Baum, Gerhart,
Meine Wut ist jung. Bilanz eines politischen Lebens im Gespräch mit Matthias
Franck. Kösel-Verlag, München 2012. 159 S. Besprochen von Gerhard Köbler.
Obwohl sich die Dimension Zeit von ihrem Anfang an bis
zur Gegenwart allem Anschein nach nicht wesentlich verändert hat, wandelt sich
doch das Verhältnis des Menschen zu ihr seit der jüngsten Vergangenheit
sichtlich. Mit Hilfe der Elektrizität ist die weltweite Übermittlung von
Gedanken eine Selbverständlichkeit geworden. Meinungsmacher und
Meinungsforscher ermitteln zwar noch nicht sekündlich, aber doch bereits
wöchentlich die Akzeptanz der Vertreter der Politik in der Öffentlichkeit, so
dass die lange Dauer zur Ausnahme und der rasche Wechsel zur kaum noch
vermeidbaren Regel wird.
Gerhart Baum wurde in Dresden 1932 als Sohn eines später
in sowjetischer Kriegsgefangenschaft verstorbenen Rechtsanwalts, dessen Vater
ebenfalls bereits als Rechtsanwalt gewirkt hatte, geboren und floh nach der
Bombardierung Dresdens mit seiner Mutter zunächst an den Tegernsee, von wo aus
die Familie nach Köln zog. Dort wurde er nach dem Studium der
Rechtswissenschaft 1961 Rechtsanwalt und von 1962 bis 1972 Mitglied der
Geschäftsführung der Bundesvereinigung der deutschen Arbeitgeberverbände. Seit 1954 Mitglied der Freien Demokratischen
Partei wurde er nach dem Einzug in den Bundestag Deutschlands über die
Landesliste Nordrhein-Westfalen 1972 parlamentarischer Staatssekretär bei dem
Bundesminister des Inneren und 1978 Bundesminister des Inneren, trat aber 1982
mit dem Wechsel der FDP von der sozialliberalen Koalition zur
konservativ-liberalen Koalition von seinem Amt zurück und wurde zunächst für
die Vereinten Nationen und danach wieder als Rechtsanwalt tätig.

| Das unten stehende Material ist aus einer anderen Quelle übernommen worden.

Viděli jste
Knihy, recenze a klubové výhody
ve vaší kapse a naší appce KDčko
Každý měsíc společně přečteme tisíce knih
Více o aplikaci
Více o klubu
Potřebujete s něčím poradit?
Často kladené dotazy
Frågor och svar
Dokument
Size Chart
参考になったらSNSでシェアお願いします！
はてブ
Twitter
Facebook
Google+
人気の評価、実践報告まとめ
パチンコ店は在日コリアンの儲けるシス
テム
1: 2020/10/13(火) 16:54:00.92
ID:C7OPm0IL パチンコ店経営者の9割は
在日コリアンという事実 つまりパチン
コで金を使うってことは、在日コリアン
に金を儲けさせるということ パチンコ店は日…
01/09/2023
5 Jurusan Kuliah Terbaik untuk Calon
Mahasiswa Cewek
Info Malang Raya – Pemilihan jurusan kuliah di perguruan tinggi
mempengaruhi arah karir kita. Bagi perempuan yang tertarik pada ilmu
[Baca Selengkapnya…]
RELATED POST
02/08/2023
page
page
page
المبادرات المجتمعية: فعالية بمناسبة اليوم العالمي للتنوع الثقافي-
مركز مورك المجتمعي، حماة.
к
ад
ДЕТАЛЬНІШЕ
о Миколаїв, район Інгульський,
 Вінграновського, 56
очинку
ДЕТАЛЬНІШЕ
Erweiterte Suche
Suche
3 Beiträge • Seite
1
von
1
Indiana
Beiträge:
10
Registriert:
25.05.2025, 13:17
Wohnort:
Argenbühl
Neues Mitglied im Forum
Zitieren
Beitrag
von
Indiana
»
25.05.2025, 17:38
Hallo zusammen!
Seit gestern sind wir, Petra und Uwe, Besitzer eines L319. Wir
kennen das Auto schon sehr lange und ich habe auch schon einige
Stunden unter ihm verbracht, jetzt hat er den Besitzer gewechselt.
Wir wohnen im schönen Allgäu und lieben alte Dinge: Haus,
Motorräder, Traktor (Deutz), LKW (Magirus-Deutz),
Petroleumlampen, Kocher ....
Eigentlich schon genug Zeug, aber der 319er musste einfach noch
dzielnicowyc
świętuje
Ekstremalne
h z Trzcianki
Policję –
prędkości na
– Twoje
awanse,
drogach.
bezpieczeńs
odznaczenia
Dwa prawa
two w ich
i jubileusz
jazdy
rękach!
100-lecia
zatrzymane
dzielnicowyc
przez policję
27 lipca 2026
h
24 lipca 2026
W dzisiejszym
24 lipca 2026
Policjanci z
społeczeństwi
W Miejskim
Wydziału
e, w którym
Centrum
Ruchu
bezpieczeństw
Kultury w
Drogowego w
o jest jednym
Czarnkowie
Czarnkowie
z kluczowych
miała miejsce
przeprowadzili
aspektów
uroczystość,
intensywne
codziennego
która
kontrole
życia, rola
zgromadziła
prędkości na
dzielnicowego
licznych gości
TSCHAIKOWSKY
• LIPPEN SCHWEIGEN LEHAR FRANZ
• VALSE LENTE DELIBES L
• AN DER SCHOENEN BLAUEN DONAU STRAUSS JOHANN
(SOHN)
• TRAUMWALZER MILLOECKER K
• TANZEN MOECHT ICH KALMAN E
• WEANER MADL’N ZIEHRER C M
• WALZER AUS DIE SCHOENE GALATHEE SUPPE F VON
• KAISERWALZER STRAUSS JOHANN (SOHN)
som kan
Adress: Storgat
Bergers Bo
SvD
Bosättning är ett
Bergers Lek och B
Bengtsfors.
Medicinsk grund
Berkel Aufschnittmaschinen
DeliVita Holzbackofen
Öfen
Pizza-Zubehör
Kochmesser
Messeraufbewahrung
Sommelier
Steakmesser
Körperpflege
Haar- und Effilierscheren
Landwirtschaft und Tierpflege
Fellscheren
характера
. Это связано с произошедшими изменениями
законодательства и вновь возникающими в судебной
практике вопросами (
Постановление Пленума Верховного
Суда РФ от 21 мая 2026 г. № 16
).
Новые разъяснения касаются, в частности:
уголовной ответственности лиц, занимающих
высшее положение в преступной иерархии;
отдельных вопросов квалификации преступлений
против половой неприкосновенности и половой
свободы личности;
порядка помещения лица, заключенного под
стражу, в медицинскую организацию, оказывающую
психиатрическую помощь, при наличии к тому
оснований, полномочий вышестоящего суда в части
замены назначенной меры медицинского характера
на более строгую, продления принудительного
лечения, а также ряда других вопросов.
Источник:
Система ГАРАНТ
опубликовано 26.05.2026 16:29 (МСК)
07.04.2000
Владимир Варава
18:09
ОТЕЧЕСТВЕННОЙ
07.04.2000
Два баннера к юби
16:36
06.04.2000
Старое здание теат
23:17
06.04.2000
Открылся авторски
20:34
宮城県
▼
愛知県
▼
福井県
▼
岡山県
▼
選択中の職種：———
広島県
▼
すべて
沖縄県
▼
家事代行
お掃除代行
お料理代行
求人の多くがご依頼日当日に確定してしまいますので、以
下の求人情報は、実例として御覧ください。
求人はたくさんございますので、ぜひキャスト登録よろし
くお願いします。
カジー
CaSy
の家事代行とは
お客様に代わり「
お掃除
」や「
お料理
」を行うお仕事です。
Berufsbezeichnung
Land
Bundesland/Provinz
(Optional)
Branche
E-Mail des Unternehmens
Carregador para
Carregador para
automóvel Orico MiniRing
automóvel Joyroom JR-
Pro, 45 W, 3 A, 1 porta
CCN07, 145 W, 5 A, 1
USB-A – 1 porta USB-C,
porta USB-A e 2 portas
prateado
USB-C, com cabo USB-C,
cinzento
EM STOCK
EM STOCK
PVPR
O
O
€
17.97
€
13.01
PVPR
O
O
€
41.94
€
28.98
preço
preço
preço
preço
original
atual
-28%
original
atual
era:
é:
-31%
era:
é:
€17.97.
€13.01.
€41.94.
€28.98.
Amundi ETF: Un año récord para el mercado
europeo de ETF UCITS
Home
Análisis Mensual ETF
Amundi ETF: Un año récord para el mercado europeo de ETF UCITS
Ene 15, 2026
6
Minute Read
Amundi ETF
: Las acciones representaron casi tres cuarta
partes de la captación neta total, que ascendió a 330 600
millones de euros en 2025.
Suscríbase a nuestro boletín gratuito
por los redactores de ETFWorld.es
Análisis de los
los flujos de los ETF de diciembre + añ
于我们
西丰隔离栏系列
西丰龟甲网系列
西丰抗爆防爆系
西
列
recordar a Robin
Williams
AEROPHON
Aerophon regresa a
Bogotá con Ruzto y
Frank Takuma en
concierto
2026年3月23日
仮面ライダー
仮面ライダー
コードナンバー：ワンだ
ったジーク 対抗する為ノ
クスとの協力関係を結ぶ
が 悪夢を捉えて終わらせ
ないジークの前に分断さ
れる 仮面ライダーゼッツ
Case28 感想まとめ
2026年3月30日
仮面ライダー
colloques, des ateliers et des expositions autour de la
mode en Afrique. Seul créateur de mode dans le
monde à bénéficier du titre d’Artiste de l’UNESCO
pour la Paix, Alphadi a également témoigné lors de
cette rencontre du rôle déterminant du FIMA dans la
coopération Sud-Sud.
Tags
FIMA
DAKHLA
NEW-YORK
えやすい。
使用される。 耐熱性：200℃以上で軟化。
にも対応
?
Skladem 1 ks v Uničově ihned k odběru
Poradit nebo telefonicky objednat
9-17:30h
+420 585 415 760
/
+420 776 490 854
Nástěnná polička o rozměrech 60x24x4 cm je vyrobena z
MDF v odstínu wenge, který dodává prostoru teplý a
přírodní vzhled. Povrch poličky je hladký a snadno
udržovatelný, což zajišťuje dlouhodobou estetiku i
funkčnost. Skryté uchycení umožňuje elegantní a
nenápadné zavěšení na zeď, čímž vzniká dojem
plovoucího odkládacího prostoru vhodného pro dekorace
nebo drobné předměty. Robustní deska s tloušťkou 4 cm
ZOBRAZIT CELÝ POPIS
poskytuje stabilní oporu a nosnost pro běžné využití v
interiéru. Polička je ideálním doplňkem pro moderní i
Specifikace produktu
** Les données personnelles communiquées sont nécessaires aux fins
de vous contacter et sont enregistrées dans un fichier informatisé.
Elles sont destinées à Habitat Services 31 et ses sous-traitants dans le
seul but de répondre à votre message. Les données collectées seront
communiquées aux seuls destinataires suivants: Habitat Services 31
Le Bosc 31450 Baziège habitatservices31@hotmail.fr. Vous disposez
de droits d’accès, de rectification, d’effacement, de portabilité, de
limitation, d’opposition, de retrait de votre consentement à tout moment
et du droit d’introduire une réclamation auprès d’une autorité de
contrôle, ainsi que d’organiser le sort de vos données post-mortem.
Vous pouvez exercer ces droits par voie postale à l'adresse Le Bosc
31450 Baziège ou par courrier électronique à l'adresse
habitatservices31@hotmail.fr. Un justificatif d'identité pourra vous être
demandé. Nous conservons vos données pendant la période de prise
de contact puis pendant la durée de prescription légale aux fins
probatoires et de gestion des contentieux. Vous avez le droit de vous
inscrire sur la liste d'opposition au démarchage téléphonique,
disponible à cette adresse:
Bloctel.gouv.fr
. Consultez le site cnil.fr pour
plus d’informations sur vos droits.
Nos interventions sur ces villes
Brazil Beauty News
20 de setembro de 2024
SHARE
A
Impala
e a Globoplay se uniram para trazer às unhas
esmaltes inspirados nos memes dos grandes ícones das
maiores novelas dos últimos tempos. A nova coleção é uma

Aus Anlass seines 80. Geburtstags zieht der sich als
leidenschaftlicher Sozialliberaler verstehende Verfasser im Gespräch eine
politische Bilanz. Sie plädiert einigermaßen allgemein für ein rundum liberales
Lebensgefühl, das vor allem bei dem Schutz von Grundrechten gegenüber anderen
konkreter wird, und durchaus auch freiheitsbeschränkende Züge annehmen kann. Ob
dies auf Dauer gegenüber dem allgemeinen Vergessen in einer schnelllebigen Zeit
genügen wird, ist trotz der bewussten Erinnerungskultur fraglich.